Abstract
We have carried out a series of density functional theory (DFT) calculations to predict the 57Fe Mössbauer quadrupole splittings (ΔEQ) and isomer shifts (δFe) for the nitrosyl complex of isopenicillin N synthase with the substrate δ-(L-α-aminoadipoyl)-L-cysteinyl-D-valine (IPNS·ACV·NO) and an {FeNO}7 (S = 3/2) model system, FeL(NO)(N3)2 (L = N,N′,N″-trimethyl-1,4,7-triazacyclononane). B3LYP predictions on the model compound are in almost exact agreement with experiment. The same DFT methods did not enable the prediction of the experimental ΔEQ and δFe results for IPNS·ACV·NO when using the experimental protein crystal structure but did permit good predictions of ΔEQ, δFe, and the asymmetry parameter (η) when using a fully optimized structure.

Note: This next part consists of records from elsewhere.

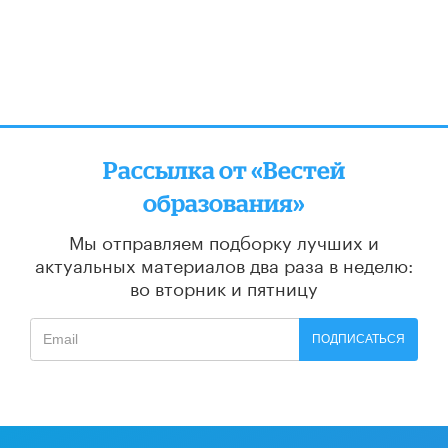
Рассылка от «Вестей
образования»
Мы отправляем подборку лучших и
актуальных материалов
два раза в неделю:
во вторник и пятницу
ПОДПИСАТЬСЯ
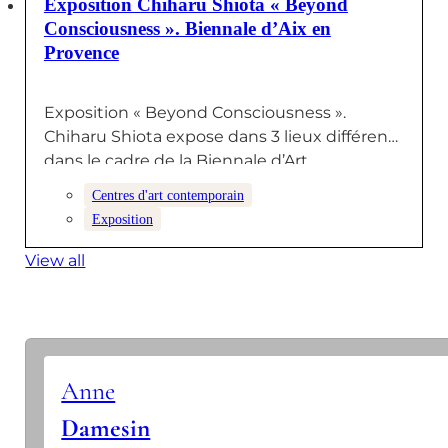
Exposition Chiharu Shiota « Beyond
Consciousness ». Biennale d’Aix en
Provence
Exposition « Beyond Consciousness ».
Chiharu Shiota expose dans 3 lieux différents
dans le cadre de la Biennale d’Art
contemporain…
Centres d'art contemporain
Exposition
View all
Anne
Damesin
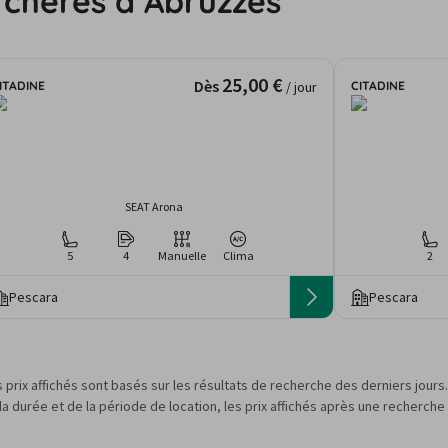
 chères à Abruzzes
25,00 €
Dès
ITADINE
CITADINE
/ jour
SEAT Arona
5
4
Manuelle
Clima
2
Pescara
Pescara
s prix affichés sont basés sur les résultats de recherche des derniers jour
 durée et de la période de location, les prix affichés après une recherche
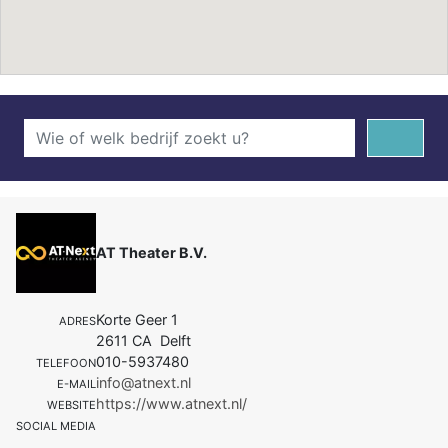
AT Theater B.V.
Korte Geer 1
ADRES
2611 CA Delft
010-5937480
TELEFOON
info@atnext.nl
E-MAIL
https://www.atnext.nl/
WEBSITE
SOCIAL MEDIA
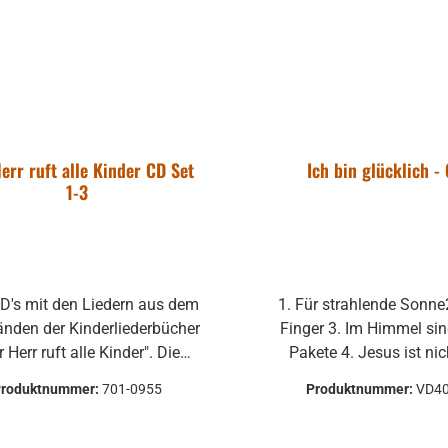
err ruft alle Kinder CD Set
Ich bin glücklich -
1-3
D's mit den Liedern aus dem
1. Für strahlende Sonne
änden der Kinderliederbücher
Finger 3. Im Himmel sin
r Herr ruft alle Kinder". Die
Pakete 4. Jesus ist nic
Lieder sind vollständig
geblieben 5. Gott gab je
Produktnummer:
701-0955
Produktnummer:
VD4
gesungen (also jeweils das
freien Willen 6. Noah ba
ganze Lied) und
Arche 7. Wenn ich den Mut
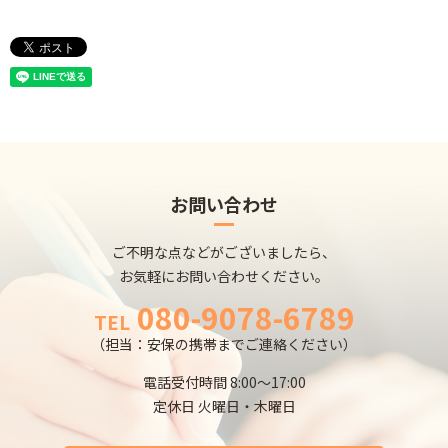
お問い合わせ
ご不明な点などがございましたら、
お気軽にお問い合わせください。
080-9078-6789
TEL
（担当：安保の携帯までご連絡ください）
電話受付時間 8:00～17:00
定休日 火曜日・木曜日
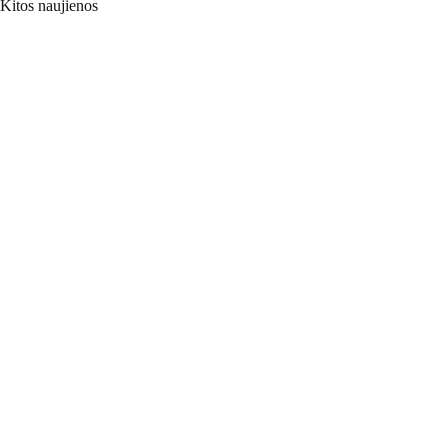
Kitos naujienos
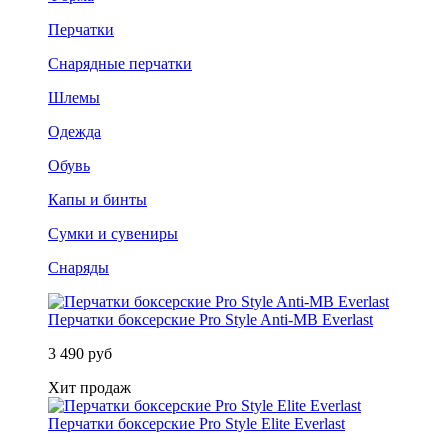
Перчатки
Снарядные перчатки
Шлемы
Одежда
Обувь
Капы и бинты
Сумки и сувениры
Снаряды
Перчатки боксерские Pro Style Anti-MB Everlast
3 490 руб
Хит продаж
Перчатки боксерские Pro Style Elite Everlast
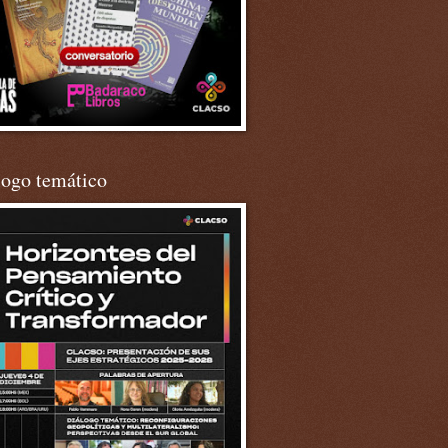
logo temático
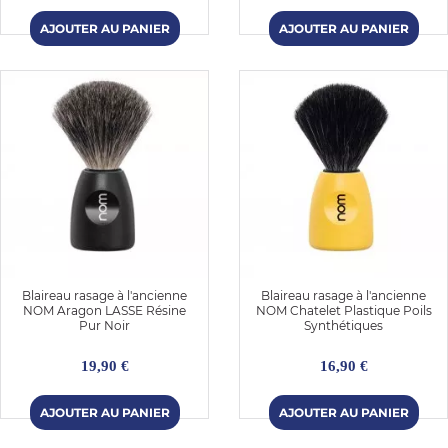
Blaireau rasage à l'ancienne
Blaireau rasage à l'ancienne
NOM Aragon LASSE Résine
NOM Chatelet Plastique Poils
Pur Noir
Synthétiques
19,90 €
16,90 €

This optimized structure also enabled good predictions of the Mössbauer spectra of the photodissociation product of IPNS·ACV·NO. Mulliken and natural bonding orbital (NBO) spin density analyses indicate an electronic configuration of FeII (S = 2) anti-ferromagnetically coupled to NO (S = 1/2) in the protein as well as in the model system and the geometry optimized structure helps explain part of the enzyme reaction.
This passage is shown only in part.